Dr Omar Rifaie Graham

Omar

Lecturer in Chemistry

Email: o.rifaiegraham@qmul.ac.uk
Room Number: Joseph Priestley Building, Room G.04

Profile

  • Lecturer (Assistant Professor) in Chemistry, Queen Mary University of London (UK), Sep 2023 – Present
  • Postdoctoral Research Fellow, Imperial College London (UK), 02/2019 – 08/2023
  • Postdoctoral Research Fellow, Adolphe Merkle Institute – University of Fribourg (Switzerland), 08/2018 – 01/2019
  • PhD in Chemistry, Adolphe Merkle Institute – University of Fribourg (Switzerland), 08/2014 – 07/2018
  • Research Assistant, University College London (UK), 02/2013 – 07/2013
  • Licenciado in Pharmacy (BSc+MSc), Universidad Complutense de Madrid (Spain), 09/2008 – 03/2014

Awards

  • 2023: ACS PMSE Future Faculty Award
  • 2021: Swiss Nanoscience Institute “Best paper in nanoscience and nanotechnology”
  • 2019: Best PhD thesis in Experimental Sciences Faculty of Science and Medicine, University of Fribourg, Switzerland.
  • 2019: 3rd Ypsomed Innovation Prize.
  • 2018: Top 3 PhD thesis in Switzerland, DCPI Swiss Chemical Society.
  • 2017: SCS/SCNAT Chemistry travel award.
  • 2016: Top 10 business idea prize on “Venture.ch”

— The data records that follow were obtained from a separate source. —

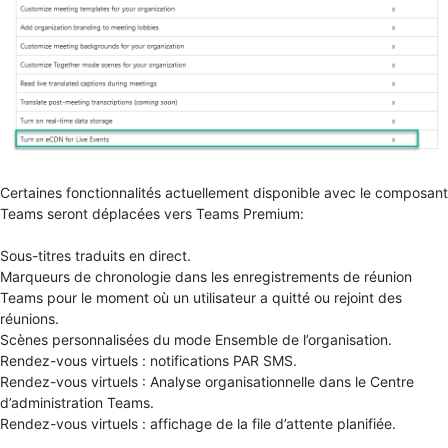
Certaines fonctionnalités actuellement disponible avec le composant
Teams seront déplacées vers Teams Premium:
Sous-titres traduits en direct.
Marqueurs de chronologie dans les enregistrements de réunion
Teams pour le moment où un utilisateur a quitté ou rejoint des
réunions.
Scènes personnalisées du mode Ensemble de l’organisation.
Rendez-vous virtuels : notifications PAR SMS.
Rendez-vous virtuels : Analyse organisationnelle dans le Centre
d’administration Teams.
Rendez-vous virtuels : affichage de la file d’attente planifiée.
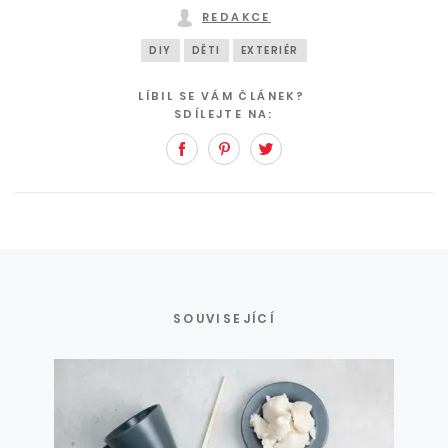
REDAKCE
DIY
DĚTI
EXTERIÉR
LÍBIL SE VÁM ČLÁNEK?
SDÍLEJTE NA:
Facebook
Pinterest
Twitter
SOUVISEJÍCÍ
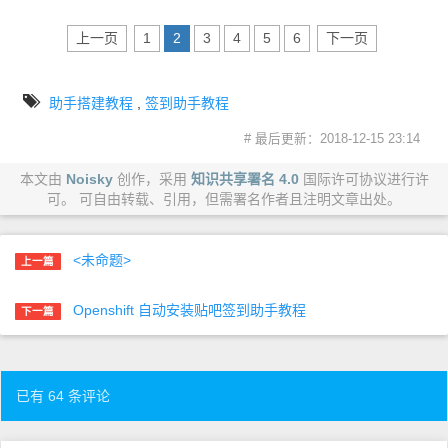
上一页
1
2
3
4
5
6
下一页
助手搭建教程
,
签到助手教程
# 最后更新：2018-12-15 23:14
本文由
Noisky
创作，采用
知识共享署名 4.0
国际许可协议进行许
可。 可自由转载、引用，但需署名作者且注明文章出处。
<未命题>
上一篇
Openshift 自动安装贴吧签到助手教程
下一篇
已有 64 条评论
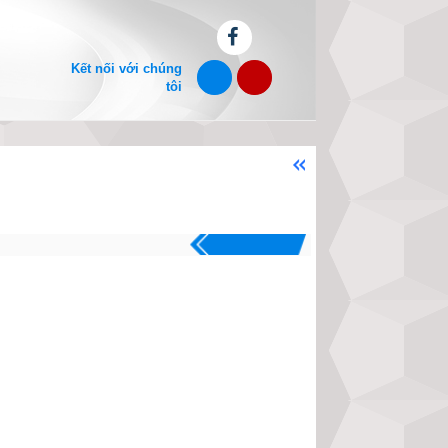
Kết nối với chúng
tôi
Chào mừng bạn đến với website x
.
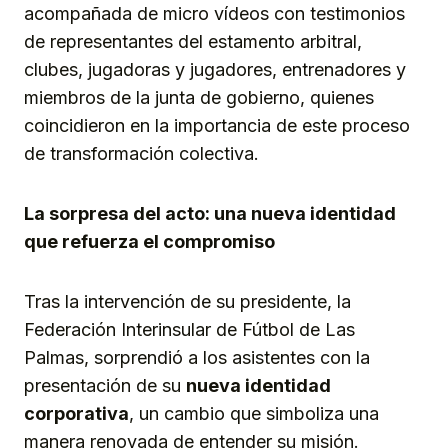
acompañada de micro vídeos con testimonios
de representantes del estamento arbitral,
clubes, jugadoras y jugadores, entrenadores y
miembros de la junta de gobierno, quienes
coincidieron en la importancia de este proceso
de transformación colectiva.
La sorpresa del acto: una nueva identidad
que refuerza el compromiso
Tras la intervención de su presidente, la
Federación Interinsular de Fútbol de Las
Palmas, sorprendió a los asistentes con la
presentación de su
nueva identidad
corporativa
, un cambio que simboliza una
manera renovada de entender su misión.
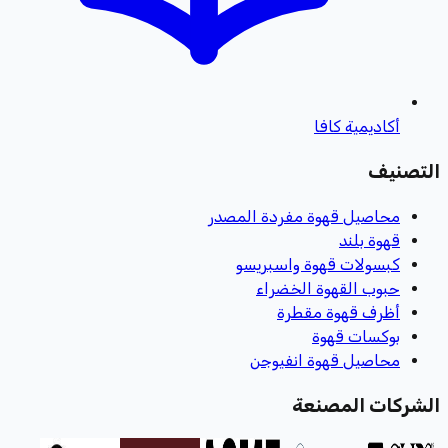
أكاديمية كافا
التصنيف
محاصيل قهوة مفردة المصدر
قهوة بلند
كبسولات قهوة واسبريسو
حبوب القهوة الخضراء
أظرف قهوة مقطرة
بوكسات قهوة
محاصيل قهوة انفيوجن
الشركات المصنعة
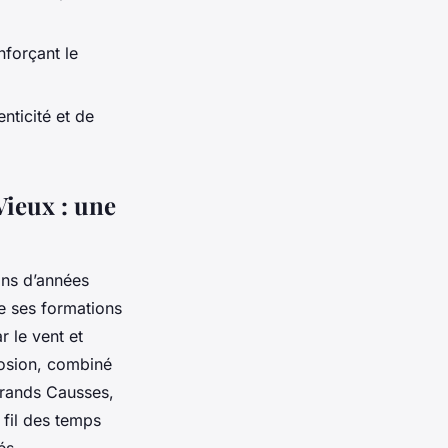
nforçant le
nticité et de
Vieux : une
ions d’années
de ses formations
 le vent et
érosion, combiné
Grands Causses,
 fil des temps
és.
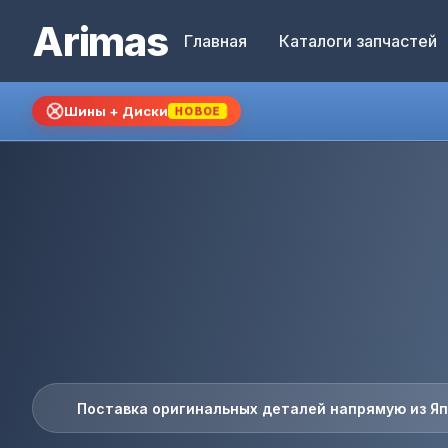
Arimas
Главная
Каталоги запчастей
Шины + Диски
НОВОЕ
Поставка оригинальных деталей напрямую из Я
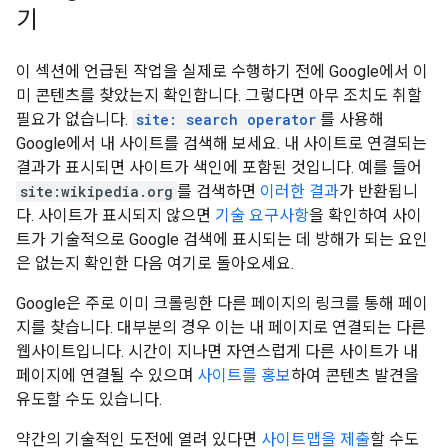
기
이 섹션에 언급된 작업을 실제로 수행하기 전에 Google에서 이
미 콘텐츠를 찾았는지 확인합니다. 그렇다면 아무 조치도 취할
필요가 없습니다.
site: search operator
를 사용해
Google에서 내 사이트를 검색해 보세요. 내 사이트로 연결되는
결과가 표시되면 사이트가 색인에 포함된 것입니다. 예를 들어
site:wikipedia.org
를 검색하면
이러한 결과
가 반환됩니
다. 사이트가 표시되지 않으면
기술 요구사항
을 확인하여 사이
트가 기술적으로 Google 검색에 표시되는 데 방해가 되는 요인
은 없는지 확인한 다음 여기로 돌아오세요.
Google은 주로 이미 크롤링한 다른 페이지의 링크를 통해 페이
지를 찾습니다. 대부분의 경우 이는 내 페이지로 연결되는 다른
웹사이트입니다. 시간이 지나면 자연스럽게 다른 사이트가 내
페이지에 연결될 수 있으며
사이트를 홍보
하여 콘텐츠 발견을
유도할 수도 있습니다.
약간의 기술적인 도전에 열려 있다면
사이트맵을 제출
할 수도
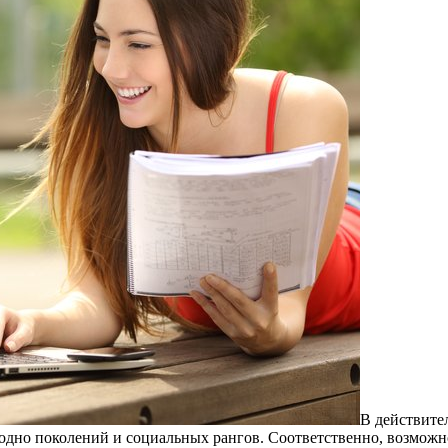
В дeйствитe
одно поколений и социальных рангов. Соответственно, возможн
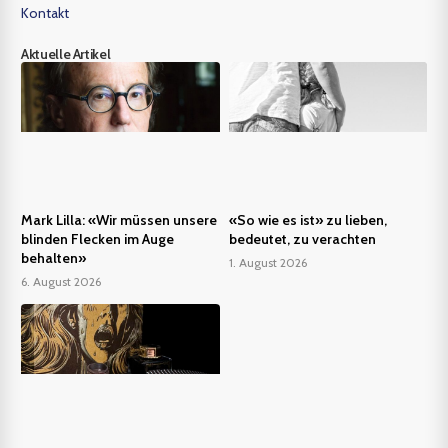
Kontakt
Aktuelle Artikel
Mark Lilla: «Wir müssen unsere
«So wie es ist» zu lieben,
blinden Flecken im Auge
bedeutet, zu verachten
behalten»
1. August 2026
6. August 2026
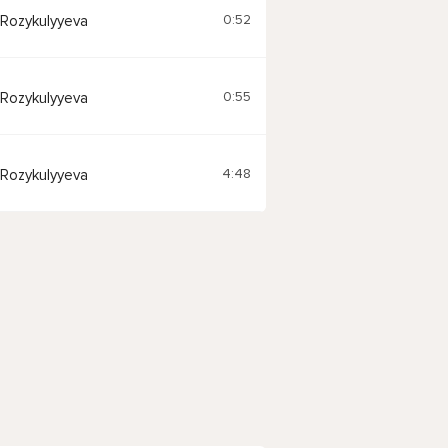
0:52
 Rozykulyyeva
0:55
 Rozykulyyeva
4:48
 Rozykulyyeva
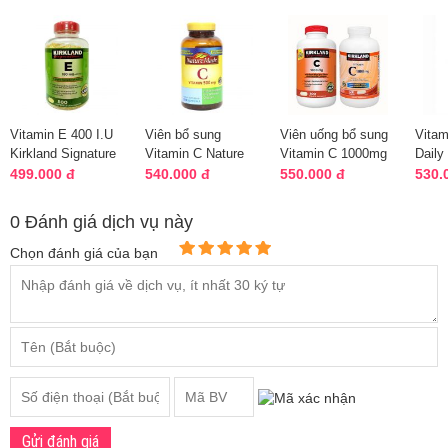
Vitamin E 400 I.U
Viên bổ sung
Viên uống bổ sung
Vitam
Kirkland Signature
Vitamin C Nature
Vitamin C 1000mg
Daily
500 Viên Của Mỹ
Made 500mg 180
Kirkland hộp 500
& min
499.000 đ
540.000 đ
550.000 đ
530.
viên của Mỹ
viên
500 ..
0 Đánh giá dịch vụ này
Chọn đánh giá của bạn
Gửi đánh giá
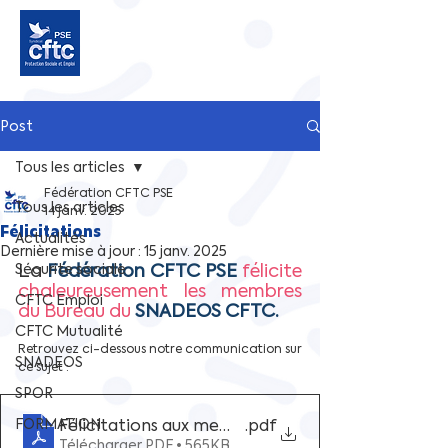
Post
Tous les articles
Fédération CFTC PSE
Tous les articles
14 janv. 2025
Félicitations
Actualités
Dernière mise à jour :
15 janv. 2025
La 
Fédération CFTC PSE 
félicite 
Sécurite sociale
chaleureusement les membres 
CFTC Emploi
du Bureau du 
SNADEOS CFTC.
CFTC Mutualité
Retrouvez ci-dessous notre communication sur 
SNADEOS
ce sujet : 
SPOR
Félicitations aux membres du Bureau SNADEOS 
.pdf
FORMATION
Télécharger PDF • 565KB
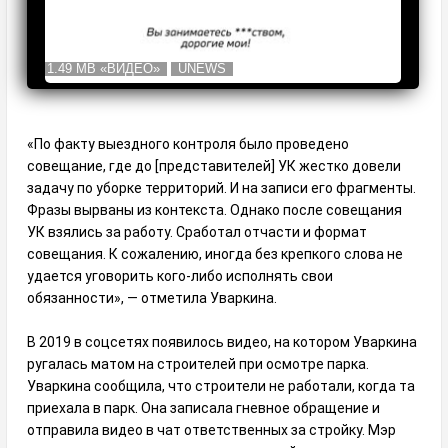
1.49 MB
«ВИДЕО»
UNEWS
«По факту выездного контроля было проведено
совещание, где до [представителей] УК жестко довели
задачу по уборке территорий. И на записи его фрагменты.
Фразы вырваны из контекста. Однако после совещания
УК взялись за работу. Сработал отчасти и формат
совещания. К сожалению, иногда без крепкого слова не
удается уговорить кого-либо исполнять свои
обязанности», — отметила Уваркина.
В 2019 в соцсетях появилось видео, на котором Уваркина
ругалась матом на строителей при осмотре парка.
Уваркина сообщила, что строители не работали, когда та
приехала в парк. Она записала гневное обращение и
отправила видео в чат ответственных за стройку. Мэр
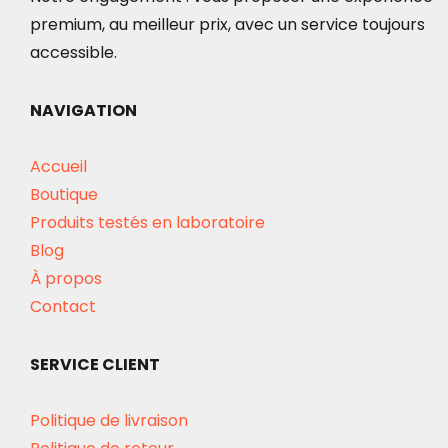
premium, au meilleur prix, avec un service toujours
accessible.
NAVIGATION
Accueil
Boutique
Produits testés en laboratoire
Blog
À propos
Contact
SERVICE CLIENT
Politique de livraison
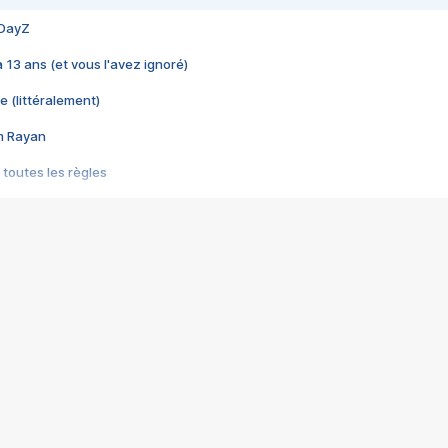
 DayZ
 a 13 ans (et vous l'avez ignoré)
e (littéralement)
im Rayan
 toutes les règles
s les jeux vidéo
us choquant de Rockstar ? - Le scandale BULLY
e plus moche de Steam
du RÊVE tourne au CAUCHEMAR
pendant 8 heures
it… à tort
umiliés par un jeu vidéo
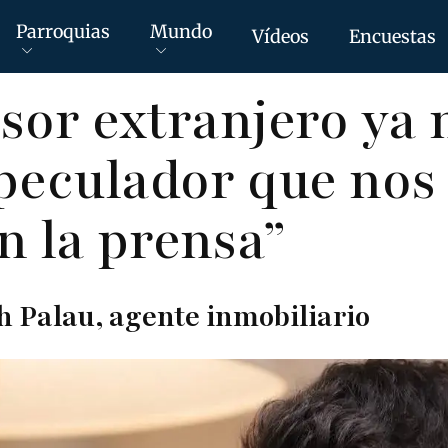
Parroquias
Mundo
Vídeos
Encuestas
rsor extranjero ya 
peculador que nos
n la prensa”
h Palau, agente inmobiliario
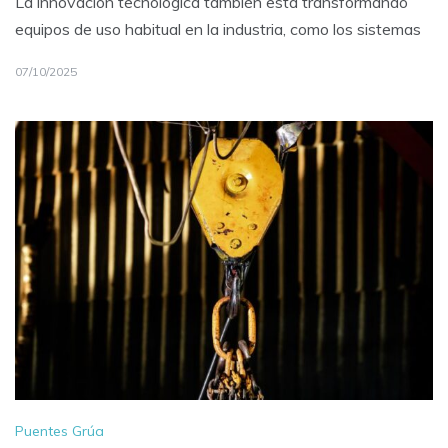
La innovación tecnológica también está transformando
equipos de uso habitual en la industria, como los sistemas
07/10/2025
Puentes Grúa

My PhD was supervised by Prof Nico Bruns at the Adolphe Merkle Institute, University of Fribourg, Switzerland. My work focussed on the fabrication of cell inspired polymer nanocontainers that displayed ON-OFF biocatalytic activity in presence of external stimuli such as light or hydromechanical stress as well as polymerisation-based diagnostics for blood borne diseases. Moreover, a diagnostics company was spun-out from my PhD receiving over 1M USD in funding.

I joined the group of Prof Molly Stevens at Imperial College London as a Postdoctoral Fellow (Swiss National Science Foundation Early Postdoc Mobility Fellowship and Marie Skłodowska Curie Actions Individual Fellowship) to study the implementation of life-like properties to a family of aqueous polymer and enzyme ensembles through non-equilibrium feedback communication processes.

In September 2023, I joined the Department of Chemistry at Queen Mary University of London as Lecturer, where I lead a research group focussing on the synthesis of polymer-based artificial cells as experimental models to understand physicochemical parameters that underpin biological phenomena and to achieve novel technologies at the Living/Non-Living Interface.